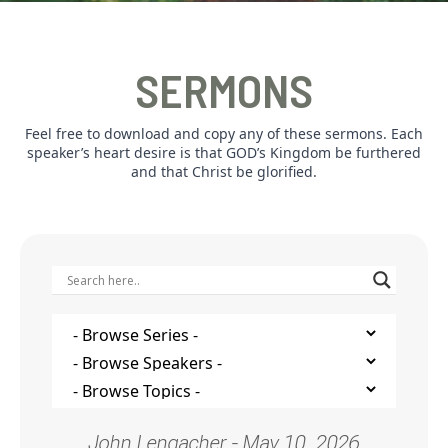
SERMONS
Feel free to download and copy any of these sermons. Each
speaker’s heart desire is that GOD’s Kingdom be furthered
and that Christ be glorified.
John Lengacher - May 10, 2026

- EXERCISE OBJECTIVE: Everything in the entries must come back exactly, except the pictures.

- FINAL ANSWER:
SERMONS
Feel free to download and copy any of these sermons. Each
speaker’s heart desire is that GOD’s Kingdom be furthered
and that Christ be glorified.
John Lengacher - May 10, 2026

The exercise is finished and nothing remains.